Brian and I practice positive discipline and mindful parenting with our children. We try to be loving, encouraging, and consistent while focusing on “connection before correction” and being both firm and kind. So, much to my surprise and honestly, to my embarrassment, this is what I discovered:
I found that I used terms of endearment – like honey, sweetheart, baby, and love – when I felt connected to our son but often didn’t use his name. And when I was upset, I found that some times I would say his name in a tone that wasn’t too nice.
When I stopped to hear myself say his name in stressful times, I was like “How would I feel if someone said my name like that?! I’d feel sad and small.” Whoa. What a wake up call!

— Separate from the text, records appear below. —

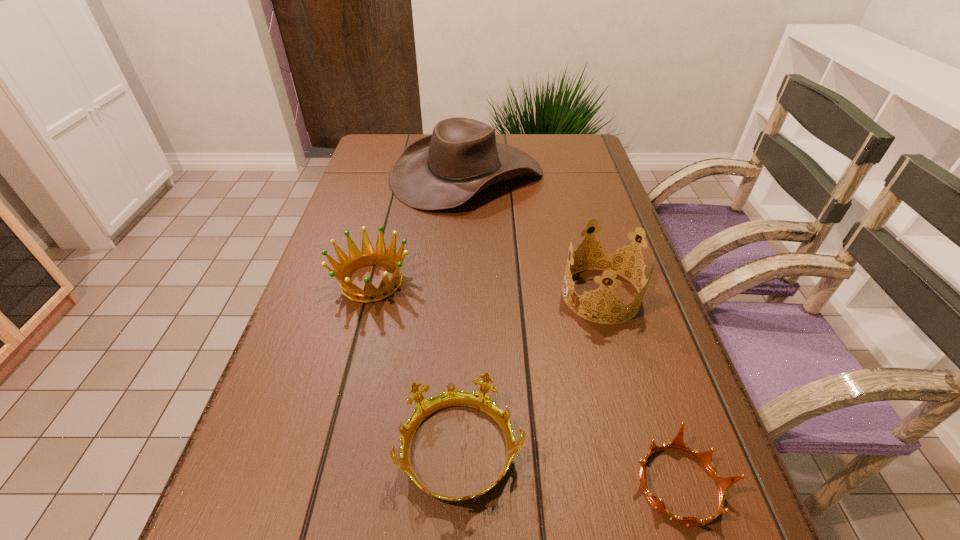 Where is `object that is the closest one to the tallest crown`? This screenshot has height=540, width=960. object that is the closest one to the tallest crown is located at coordinates (480, 400).

Select which crown appears as the third closest to the shortest object. Please provide its 2D coordinates. Your answer should be formatted as a tuple, i.e. [(x, y)], where the tuple contains the x and y coordinates of a point satisfying the conditions above.

[(356, 260)]

The height and width of the screenshot is (540, 960). I want to click on crown that is the second closest one to the tallest crown, so click(723, 484).

Where is `vacant point that satisfies the following two spatial constraints: 1. on the front side of the shortest crown; 2. on the left side of the third crown from right to left`? The width and height of the screenshot is (960, 540). vacant point that satisfies the following two spatial constraints: 1. on the front side of the shortest crown; 2. on the left side of the third crown from right to left is located at coordinates (460, 485).

I want to click on vacant area that satisfies the following two spatial constraints: 1. on the front side of the shortest object; 2. on the right side of the leftmost crown, so click(x=319, y=485).

In order to click on free space that satisfies the following two spatial constraints: 1. on the front side of the shortest object; 2. on the left side of the second crown from left to right in this screenshot , I will do `click(460, 485)`.

Identify the location of vacant region that satisfies the following two spatial constraints: 1. on the front side of the leftmost crown; 2. on the left side of the tallest crown. (368, 295).

I want to click on free space that satisfies the following two spatial constraints: 1. on the front side of the tallest crown; 2. on the left side of the shortest crown, so (655, 485).

At what (x,y) coordinates should I click in order to perform the action: click on free space that satisfies the following two spatial constraints: 1. on the front side of the leftmost crown; 2. on the left side of the shortest object. Please return your answer as a coordinate pair (x, y). This screenshot has width=960, height=540. Looking at the image, I should click on (319, 485).

Find the location of a particular element. The image size is (960, 540). free point that satisfies the following two spatial constraints: 1. on the front side of the shortest object; 2. on the left side of the third tallest crown is located at coordinates (460, 485). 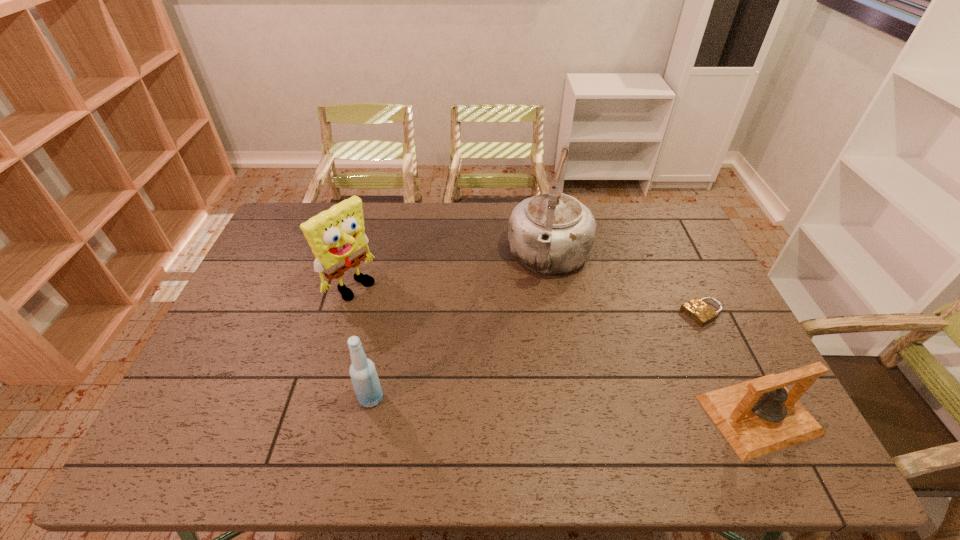 Identify the location of vacant spot on the desktop that is between the third tallest object and the fourth tallest object and is positioned at the spout of the tallest object. (511, 404).

Where is `free space on the desktop that is between the bottle and the bell and is positioned on the face of the fourth shortest object`? This screenshot has width=960, height=540. free space on the desktop that is between the bottle and the bell and is positioned on the face of the fourth shortest object is located at coordinates (518, 404).

Where is `free spot on the desktop that is between the fourth object from right to left and the bell and is positioned on the keyhole side of the shortest object`? The image size is (960, 540). free spot on the desktop that is between the fourth object from right to left and the bell and is positioned on the keyhole side of the shortest object is located at coordinates (532, 405).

After getting over my paranoia that I had completely botched Erikson’s toddler stage of development, autonomy vs. shame with A., I started to really watch how I said his name – to be mindful of what my inflection and tone might be communicating to our three year old. More and more I am trying to consciously choose to say his name in such a way that communicates love and promotes connection.
Try this with your own children. Become aware of how you say their name. What does your tone communicate? Bring more kindness to how you say their name. Let your tone, inflection, and eye contact communicate regard.

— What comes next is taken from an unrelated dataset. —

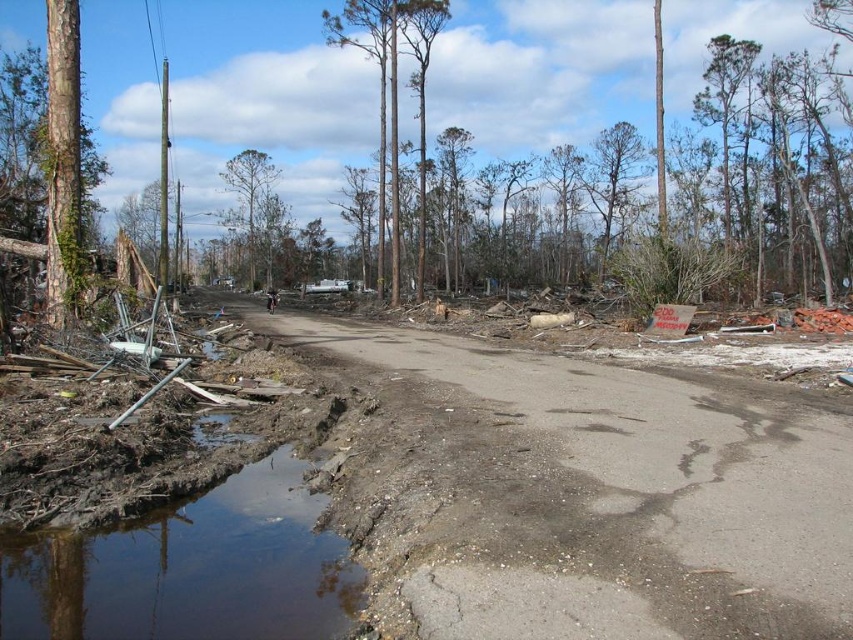 You are a rescue worker assessing the damage after a storm. You notice the muddy water at lower left and the brown rough tree at center. Which of these two objects has a smaller width?

The muddy water at lower left has a lesser width compared to the brown rough tree at center, so the muddy water at lower left is smaller in width.

You are a rescue worker trying to navigate through the damaged road. You need to locate the muddy water at lower left. Where exactly is it located in terms of coordinates?

The muddy water at lower left is located at point coordinates of (192, 570).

What I’ve also noticed in this mindfulness practice is this: most often I’m not upset with our son. I’m tired and feel frustrated with not being able to control everything.
I’m anxious over trying to be and keep things perfect (a clean house, a well-behaved three-year old, etc. I know – GIVE IT UP!).
And really, I’m angry about how we parent in this country. We usually are living in our own homes, figuring things out alone or from some online chat group or parenting book by some “expert” rather than surrounded by extended family and other parents.
So really, many times, even if A. is whining, not listening or is demanding something, it’s not really that behavior that’s got me all miffed. It’s this other stuff. Eckhardt Tolle is right on, “We are never angry for the reason we think we are.”
So I’m grateful to my mom for pointing this out, even if I am embarrassed! I am grateful to be noticing how I say someone’s name and trying to choose to say it in a way that communicates, “I value you.”
So whether or not you have children, I invite you to be mindful for even just once how you say someone’s name – your child’s, spouse’s, friend’s, staff’s, etc. I’ll be curious to hear what you discover!
Thanks, mom! A lot can be communicated in one single word – a name.